Make an exact copy of the records, with the pictures left out.
___ DATA FOR PROCESSING
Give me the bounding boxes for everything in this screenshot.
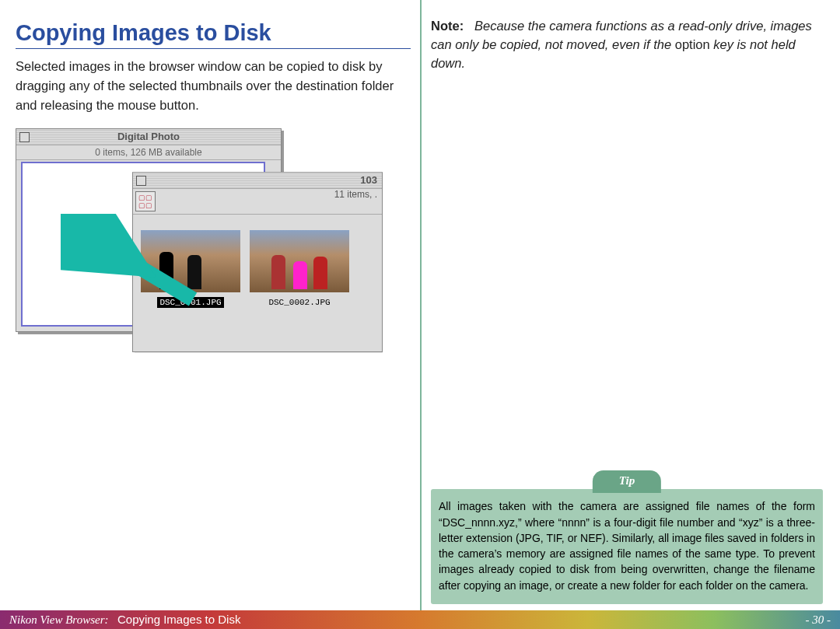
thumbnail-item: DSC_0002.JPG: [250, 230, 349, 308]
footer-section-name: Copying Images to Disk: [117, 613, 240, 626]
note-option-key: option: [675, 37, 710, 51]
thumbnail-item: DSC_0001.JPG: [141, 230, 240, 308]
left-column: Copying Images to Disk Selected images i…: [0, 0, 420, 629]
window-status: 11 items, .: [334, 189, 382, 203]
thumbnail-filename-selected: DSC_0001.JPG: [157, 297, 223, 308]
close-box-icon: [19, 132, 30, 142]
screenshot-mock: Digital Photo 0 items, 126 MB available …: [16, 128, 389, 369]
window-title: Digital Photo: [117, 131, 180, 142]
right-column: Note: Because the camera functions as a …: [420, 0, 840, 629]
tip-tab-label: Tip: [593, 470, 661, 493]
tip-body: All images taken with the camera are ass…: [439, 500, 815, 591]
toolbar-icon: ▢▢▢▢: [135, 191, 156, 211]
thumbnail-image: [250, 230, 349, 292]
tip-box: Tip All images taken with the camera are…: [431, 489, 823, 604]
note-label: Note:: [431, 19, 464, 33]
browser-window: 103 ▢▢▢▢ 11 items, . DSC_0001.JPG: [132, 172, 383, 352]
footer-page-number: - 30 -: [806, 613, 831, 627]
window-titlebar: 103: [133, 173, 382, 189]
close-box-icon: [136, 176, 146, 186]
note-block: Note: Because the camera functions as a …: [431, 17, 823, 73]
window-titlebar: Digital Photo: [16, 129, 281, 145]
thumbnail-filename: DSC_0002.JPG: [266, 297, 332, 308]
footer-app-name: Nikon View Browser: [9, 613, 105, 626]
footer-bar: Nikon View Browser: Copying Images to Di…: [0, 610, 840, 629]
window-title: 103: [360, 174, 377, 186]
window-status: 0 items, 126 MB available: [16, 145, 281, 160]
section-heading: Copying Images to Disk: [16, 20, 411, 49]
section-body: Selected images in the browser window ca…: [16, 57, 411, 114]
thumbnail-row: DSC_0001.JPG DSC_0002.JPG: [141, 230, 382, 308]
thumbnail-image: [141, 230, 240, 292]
______
ANSWER TO THIS EXERCISE —
Give me the bounding boxes for everything in this screenshot.
thumbnail-item: DSC_0002.JPG: [250, 230, 349, 308]
footer-section-name: Copying Images to Disk: [117, 613, 240, 626]
note-option-key: option: [675, 37, 710, 51]
thumbnail-item: DSC_0001.JPG: [141, 230, 240, 308]
left-column: Copying Images to Disk Selected images i…: [0, 0, 420, 629]
window-status: 11 items, .: [334, 189, 382, 203]
thumbnail-filename-selected: DSC_0001.JPG: [157, 297, 223, 308]
close-box-icon: [19, 132, 30, 142]
screenshot-mock: Digital Photo 0 items, 126 MB available …: [16, 128, 389, 369]
window-title: Digital Photo: [117, 131, 180, 142]
right-column: Note: Because the camera functions as a …: [420, 0, 840, 629]
tip-tab-label: Tip: [593, 470, 661, 493]
tip-body: All images taken with the camera are ass…: [439, 500, 815, 591]
toolbar-icon: ▢▢▢▢: [135, 191, 156, 211]
thumbnail-image: [250, 230, 349, 292]
tip-box: Tip All images taken with the camera are…: [431, 489, 823, 604]
note-label: Note:: [431, 19, 464, 33]
browser-window: 103 ▢▢▢▢ 11 items, . DSC_0001.JPG: [132, 172, 383, 352]
footer-page-number: - 30 -: [806, 613, 831, 627]
window-titlebar: 103: [133, 173, 382, 189]
close-box-icon: [136, 176, 146, 186]
note-block: Note: Because the camera functions as a …: [431, 17, 823, 73]
window-titlebar: Digital Photo: [16, 129, 281, 145]
thumbnail-filename: DSC_0002.JPG: [266, 297, 332, 308]
footer-app-name: Nikon View Browser: [9, 613, 105, 626]
footer-bar: Nikon View Browser: Copying Images to Di…: [0, 610, 840, 629]
window-title: 103: [360, 174, 377, 186]
window-status: 0 items, 126 MB available: [16, 145, 281, 160]
section-heading: Copying Images to Disk: [16, 20, 411, 49]
section-body: Selected images in the browser window ca…: [16, 57, 411, 114]
thumbnail-row: DSC_0001.JPG DSC_0002.JPG: [141, 230, 382, 308]
thumbnail-image: [141, 230, 240, 292]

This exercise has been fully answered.